First of all, yesterday's:
Click to tweet:  http://clicktotweet.com/oc3X_ .  Stoicism is often seen as the philosophical ancestor of Christianity and the philosophical descendant of Cynicism.  I have some sympathy with this view but don't see it as invalidating Christianity.

Stoicism was the result of the successors of the Cynics deciding to write down their views, and is more long-winded and apparently more intellectually sophisticated than its predecessor.  It's pantheist, materialist and fatalist, but nonetheless has quite a lot in common with Christianity such as the Logos, Spirit (pneuma) and the imagery of fire as the Holy Spirit on Pentecost.  New Testament references to Philosophy are in fact more or less to Stoicism, and Paul quotes a Stoic philosopher.  Cosmopolitanism and the Serenity Prayer ("God grant me the serenity to accept the things I cannot change; courage to change the things I can; and wisdom to know the difference.") are also both entirely within the spirit of both approaches to life.  The Bible also appears to say the world will be destroyed by fire, a belief also held by Stoics although they believed time was cyclical rather than linear.

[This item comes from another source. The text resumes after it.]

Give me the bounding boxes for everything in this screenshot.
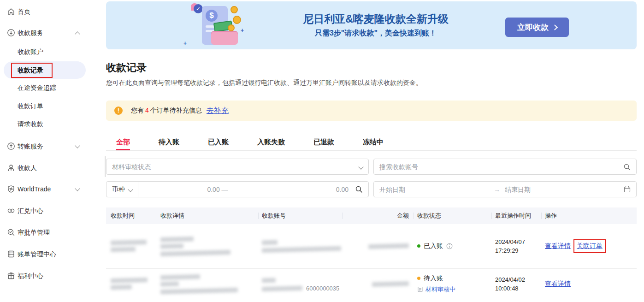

This is not supposed to be a summary of Stoicism, but the basic ideas behind it are as follows:  the Universe is a living, rational creature - God - which acts to the good.  Hence the good is in a sense physiology rather than pathology, or perhaps homoeostasis.  The active principle is the Logos, or reason, working on passive matter.  The good life, eudamonia, is achieved by living in harmony with one's nature, through the control of the passions and detachment, enabling one to achieve virtue.  Evil is only apparent, being in fact either mixed blessings or an illusion caused by failure to see the big picture.  This is similar to the situation in Christianity when a prayer seems to be unanswered or we understand a particular experience as one of the trials of life.  Philosophy is the art of living that life.  Unhappiness is the result of being carried away by passion.

Further common ground exists in the form of inner freedom, kinship with God and the futility of earthly treasures.

One of the things which appeals to me about Stoicism is its surprisingly modern physics and cosmology.  If fire is interpreted as lightning, electromagnetism becomes the dominant force, or God.  The cyclical nature of history is also compatible with the now discredited oscillating Universe.  I have set my thoughts down on this on the Halfbakery, here:  http://www.halfbakery.com/idea/Flying_20Electric_20Spaghetti_20Monster .  That will, incidentally, probably be the subject of another video at some point.

Whereas many people are keen on Stoicism today, they tend to adopt the ethics without the physics, and i'm not sure that works.  The physics of Stoicism, or some similar physics and cosmology, are required for its psychology to be valid.  One essential idea to Stoic ethics is that the mind is always in control and need never be overcome by passion.  I disagree that this is so, because of mental illness for example, and in fact that it's even desirable, because, bad though it may be, passion is an essential part of humanity.

Even so, a few years ago i did adopt Stoicism as a philosophy during a time of spiritual crisis and found it useful.  I felt that i could continue as long as necessary but that i would always be missing out.

Finally, like the cults of Cybele, Mithras and other mystery religions, Stoicism probably was a major contributor to early Christianity, but i see that as God moving the human race towards the Way rather than a reductivist historical "explaining-away" of my faith.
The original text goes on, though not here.